Chino's is the music maker of Southern California. And if they dream it, they will grow it. Chefs and foodies come from all around to taste, then purchase, produce like I saw the other day...wolfberries, purselan (which I have been growing for years unknowingly), Korean melon (crisp, fragant - what I thought of as the marriage of cantaloupe/watermelon), strawberries of two varieties (the strawberry I tasted with a long, skinny stem I am still convinced was a piece of botanical candy), raddichio wrapped around itself like a child holding a secret, white raspberries (I have now denounced all other raspberries), and bunches of herbs that could substitute for a bride's bouquet.

That's just to start. I was overwhlemed by the fact that all of this culinary goodness is grown on their land. Their corn field stands tall surrounded by polo fields and golf courses. The squash gardens and tomato vines reach happily skyward and promulgate unthreatened within some of California's most prized realty and coveted land. That is so...romantic.
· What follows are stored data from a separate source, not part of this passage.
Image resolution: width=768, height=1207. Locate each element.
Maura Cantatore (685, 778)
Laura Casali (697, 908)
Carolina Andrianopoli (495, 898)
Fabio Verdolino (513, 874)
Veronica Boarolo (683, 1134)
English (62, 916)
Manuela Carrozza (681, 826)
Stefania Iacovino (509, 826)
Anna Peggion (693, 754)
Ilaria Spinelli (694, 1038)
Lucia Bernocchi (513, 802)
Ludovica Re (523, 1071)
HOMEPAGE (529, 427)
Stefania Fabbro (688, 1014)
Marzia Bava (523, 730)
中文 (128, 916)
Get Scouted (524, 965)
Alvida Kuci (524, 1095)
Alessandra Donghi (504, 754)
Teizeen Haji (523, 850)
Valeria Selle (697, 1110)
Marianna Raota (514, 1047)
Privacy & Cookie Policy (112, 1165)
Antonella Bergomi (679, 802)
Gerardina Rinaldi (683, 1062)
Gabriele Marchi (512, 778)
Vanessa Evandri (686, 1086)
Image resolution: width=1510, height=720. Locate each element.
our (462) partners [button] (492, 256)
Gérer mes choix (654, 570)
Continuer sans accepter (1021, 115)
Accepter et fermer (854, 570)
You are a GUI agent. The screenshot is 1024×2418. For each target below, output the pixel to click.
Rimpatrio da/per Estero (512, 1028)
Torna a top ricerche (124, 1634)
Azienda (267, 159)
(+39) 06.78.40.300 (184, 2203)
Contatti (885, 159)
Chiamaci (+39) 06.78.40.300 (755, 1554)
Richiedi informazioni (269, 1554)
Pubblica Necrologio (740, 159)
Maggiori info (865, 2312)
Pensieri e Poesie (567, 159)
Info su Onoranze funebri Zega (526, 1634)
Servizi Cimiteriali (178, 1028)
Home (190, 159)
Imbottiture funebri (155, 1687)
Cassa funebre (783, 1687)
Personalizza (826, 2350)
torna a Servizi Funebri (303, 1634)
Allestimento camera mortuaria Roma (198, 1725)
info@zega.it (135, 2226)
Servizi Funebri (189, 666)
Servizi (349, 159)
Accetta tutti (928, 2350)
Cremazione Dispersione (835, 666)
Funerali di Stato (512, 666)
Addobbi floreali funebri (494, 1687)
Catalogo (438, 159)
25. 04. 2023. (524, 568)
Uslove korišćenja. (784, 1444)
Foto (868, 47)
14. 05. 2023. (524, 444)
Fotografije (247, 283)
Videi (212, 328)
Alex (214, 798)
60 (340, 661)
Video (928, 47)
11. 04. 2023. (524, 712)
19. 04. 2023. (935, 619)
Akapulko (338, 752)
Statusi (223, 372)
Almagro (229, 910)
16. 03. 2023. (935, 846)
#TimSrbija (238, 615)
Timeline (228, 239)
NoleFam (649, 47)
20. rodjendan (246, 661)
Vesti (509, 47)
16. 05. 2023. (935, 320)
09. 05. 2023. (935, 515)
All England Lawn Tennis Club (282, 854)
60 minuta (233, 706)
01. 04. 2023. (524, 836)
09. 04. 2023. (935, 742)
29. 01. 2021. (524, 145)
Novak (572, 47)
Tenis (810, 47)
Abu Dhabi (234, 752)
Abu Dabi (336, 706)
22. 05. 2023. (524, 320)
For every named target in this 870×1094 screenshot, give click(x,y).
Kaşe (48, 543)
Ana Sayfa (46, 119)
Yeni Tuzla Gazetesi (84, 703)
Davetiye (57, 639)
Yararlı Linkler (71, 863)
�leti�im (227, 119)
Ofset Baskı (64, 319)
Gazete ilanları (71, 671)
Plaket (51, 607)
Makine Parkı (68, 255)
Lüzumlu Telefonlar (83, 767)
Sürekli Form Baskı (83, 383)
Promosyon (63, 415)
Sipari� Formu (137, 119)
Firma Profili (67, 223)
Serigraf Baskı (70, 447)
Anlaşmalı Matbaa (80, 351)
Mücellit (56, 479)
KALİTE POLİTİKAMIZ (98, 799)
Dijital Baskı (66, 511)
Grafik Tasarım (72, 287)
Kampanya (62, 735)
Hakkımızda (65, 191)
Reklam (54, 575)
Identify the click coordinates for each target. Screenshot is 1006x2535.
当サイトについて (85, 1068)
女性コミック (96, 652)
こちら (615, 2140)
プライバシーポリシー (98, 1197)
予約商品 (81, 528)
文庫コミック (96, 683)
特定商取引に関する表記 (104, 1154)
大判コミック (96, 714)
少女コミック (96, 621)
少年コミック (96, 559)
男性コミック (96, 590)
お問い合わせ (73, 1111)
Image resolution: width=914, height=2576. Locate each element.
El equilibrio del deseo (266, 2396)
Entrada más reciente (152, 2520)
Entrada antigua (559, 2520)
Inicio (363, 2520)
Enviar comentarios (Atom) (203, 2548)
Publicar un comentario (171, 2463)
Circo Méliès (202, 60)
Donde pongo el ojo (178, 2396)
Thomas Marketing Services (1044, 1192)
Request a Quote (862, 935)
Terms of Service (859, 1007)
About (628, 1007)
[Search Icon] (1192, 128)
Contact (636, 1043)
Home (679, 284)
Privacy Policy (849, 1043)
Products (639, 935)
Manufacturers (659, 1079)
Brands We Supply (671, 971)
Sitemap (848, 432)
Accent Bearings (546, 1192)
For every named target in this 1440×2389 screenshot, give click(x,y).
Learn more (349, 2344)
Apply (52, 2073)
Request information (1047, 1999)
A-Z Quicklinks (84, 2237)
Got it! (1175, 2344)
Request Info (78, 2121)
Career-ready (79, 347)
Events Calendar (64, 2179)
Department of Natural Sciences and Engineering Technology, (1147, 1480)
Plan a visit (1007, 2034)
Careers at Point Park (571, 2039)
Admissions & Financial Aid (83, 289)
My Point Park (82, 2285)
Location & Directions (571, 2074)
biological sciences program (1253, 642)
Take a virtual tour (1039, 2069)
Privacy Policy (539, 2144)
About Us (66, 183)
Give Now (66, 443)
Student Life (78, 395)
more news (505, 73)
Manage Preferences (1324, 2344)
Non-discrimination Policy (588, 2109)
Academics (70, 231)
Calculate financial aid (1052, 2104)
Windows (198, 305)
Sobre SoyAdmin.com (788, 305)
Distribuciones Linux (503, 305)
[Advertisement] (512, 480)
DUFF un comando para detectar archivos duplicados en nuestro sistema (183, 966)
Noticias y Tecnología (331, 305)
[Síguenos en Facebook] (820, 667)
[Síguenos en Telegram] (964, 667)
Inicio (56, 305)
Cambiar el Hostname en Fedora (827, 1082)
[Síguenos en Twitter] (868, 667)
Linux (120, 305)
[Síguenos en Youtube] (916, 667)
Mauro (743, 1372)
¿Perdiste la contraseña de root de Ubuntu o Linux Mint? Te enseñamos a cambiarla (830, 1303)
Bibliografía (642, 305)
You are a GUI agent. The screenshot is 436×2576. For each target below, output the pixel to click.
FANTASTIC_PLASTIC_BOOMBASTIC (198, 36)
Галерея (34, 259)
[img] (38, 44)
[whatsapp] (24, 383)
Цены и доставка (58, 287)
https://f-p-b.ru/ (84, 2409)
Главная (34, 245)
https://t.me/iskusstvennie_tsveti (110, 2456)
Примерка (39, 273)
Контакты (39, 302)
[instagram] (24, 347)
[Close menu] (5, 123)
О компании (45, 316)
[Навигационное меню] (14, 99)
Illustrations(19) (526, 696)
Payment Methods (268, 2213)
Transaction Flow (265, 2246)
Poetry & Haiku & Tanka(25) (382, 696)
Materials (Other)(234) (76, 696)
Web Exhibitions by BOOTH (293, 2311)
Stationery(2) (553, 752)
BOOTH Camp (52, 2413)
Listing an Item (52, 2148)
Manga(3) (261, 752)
I'm a third-generation Californian, I'm coastal to the core. Yet, sometimes I find pretentiousness in my home state that drives me out of it's most beautiful or celebrated places. But at Chino's, you don't have to be rich, you don't need to be a five-star chef, you just need to be hungry - and knowing your produce will help. Some things are perfect in their natural, most simple state - and at Chino's I felt this idealism acknowledged in the most delicious way.